EXERCISE AIM. A faithful copy of every entry, with the pictures removed, is what is needed here.

───── RECORDS FOR THIS EXERCISE ─────

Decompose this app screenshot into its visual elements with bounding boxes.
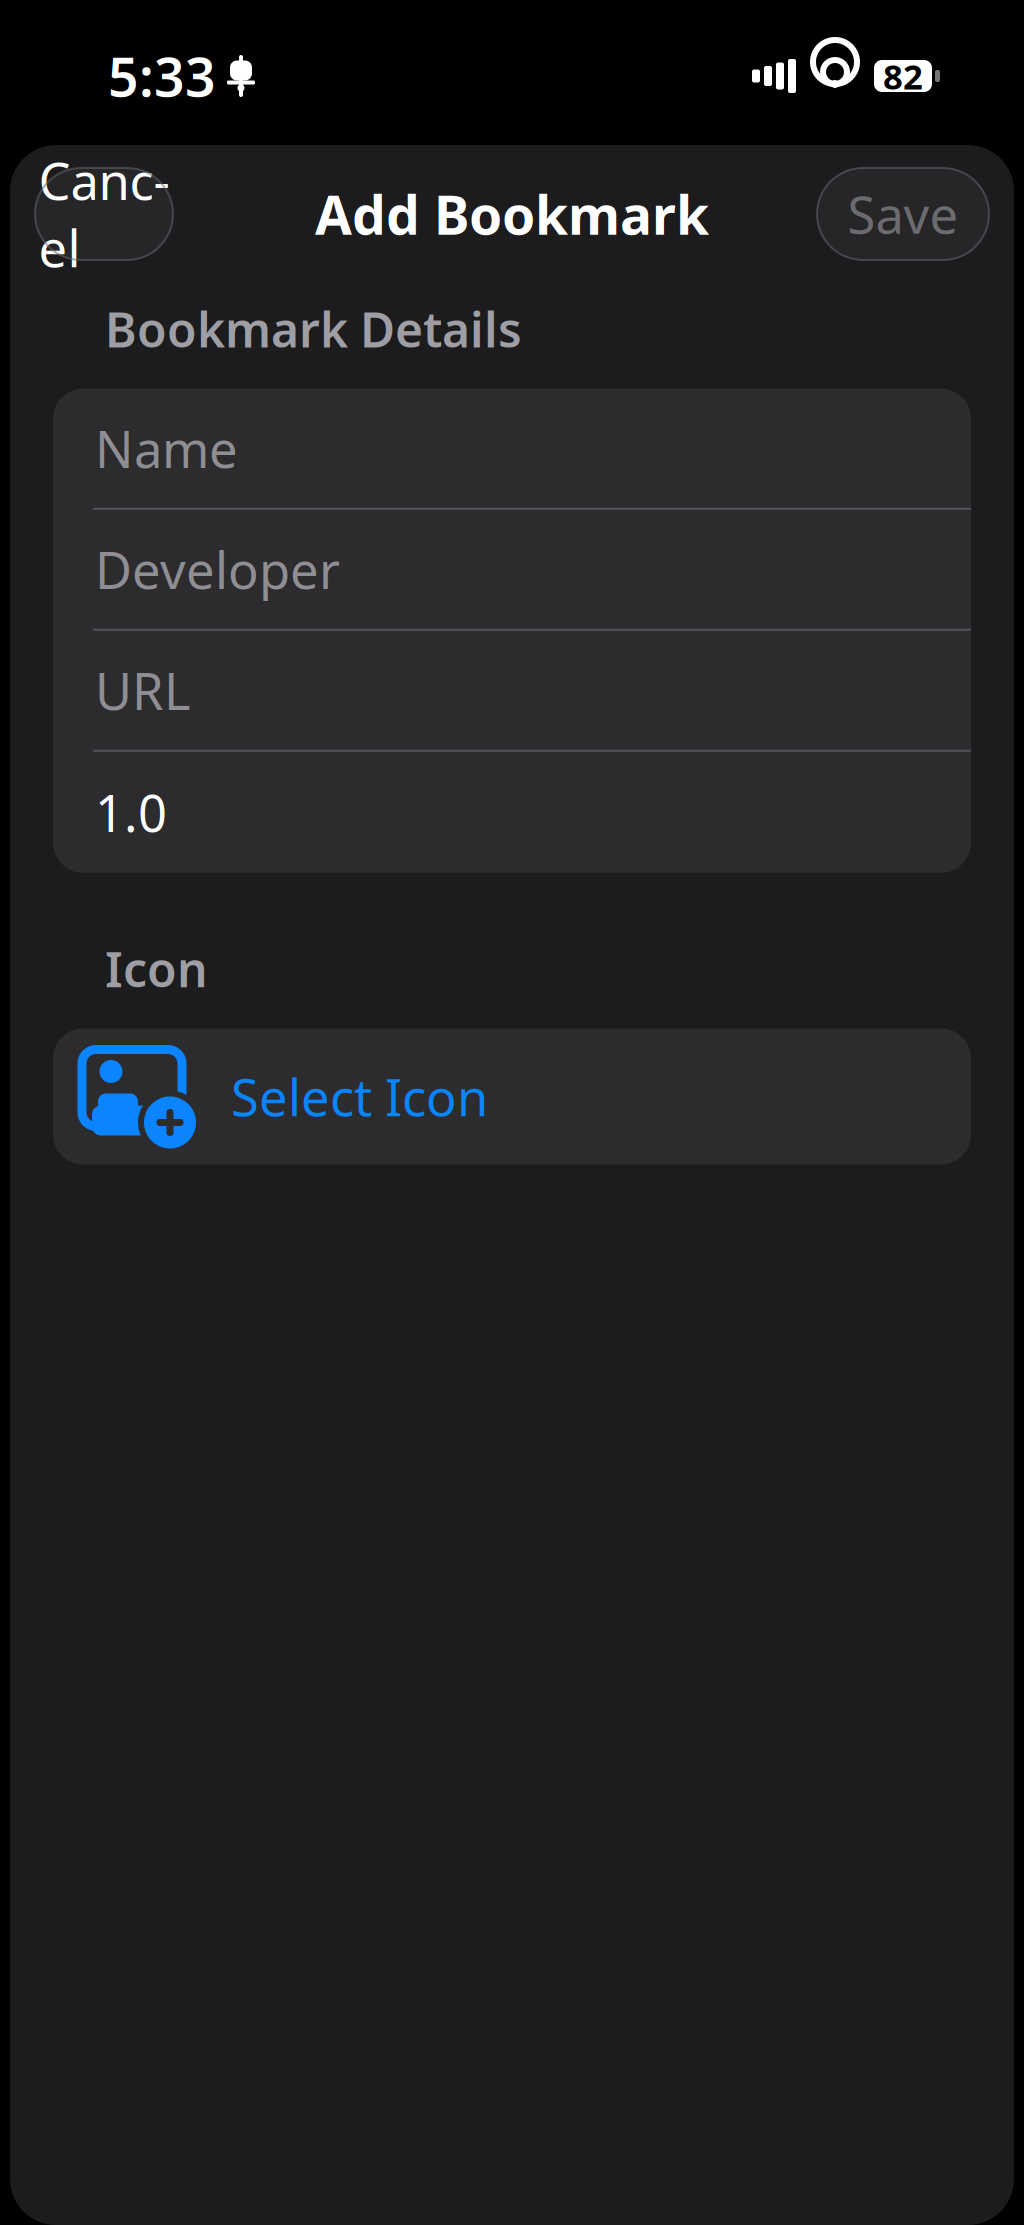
staticText: Select Icon [231, 1063, 488, 1130]
staticText: Developer [95, 536, 340, 603]
button[interactable]: Save [817, 168, 989, 260]
button[interactable]: Select Icon [53, 1028, 971, 1164]
staticText: 1.0 [95, 779, 167, 846]
staticText: Save [848, 180, 958, 248]
staticText: 5:33 [108, 41, 216, 111]
staticText: Icon [105, 937, 208, 1000]
staticText: URL [95, 657, 191, 724]
staticText: Add Bookmark [315, 179, 709, 249]
staticText: 82 [883, 53, 923, 99]
staticText: Bookmark Details [105, 297, 522, 361]
staticText: Name [95, 415, 238, 482]
button[interactable]: Cancel [35, 168, 173, 260]
staticText: Cancel [38, 147, 170, 281]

─────

THE COMPLETED TASK.
Decompose this app screenshot into its visual elements with bounding boxes.
staticText: Select Icon [231, 1063, 488, 1130]
staticText: Developer [95, 536, 340, 603]
button[interactable]: Save [817, 168, 989, 260]
button[interactable]: Select Icon [53, 1028, 971, 1164]
staticText: 1.0 [95, 779, 167, 846]
staticText: Save [848, 180, 958, 248]
staticText: 5:33 [108, 41, 216, 111]
staticText: Icon [105, 937, 208, 1000]
staticText: URL [95, 657, 191, 724]
staticText: Add Bookmark [315, 179, 709, 249]
staticText: 82 [883, 53, 923, 99]
staticText: Bookmark Details [105, 297, 522, 361]
staticText: Name [95, 415, 238, 482]
button[interactable]: Cancel [35, 168, 173, 260]
staticText: Cancel [38, 147, 170, 281]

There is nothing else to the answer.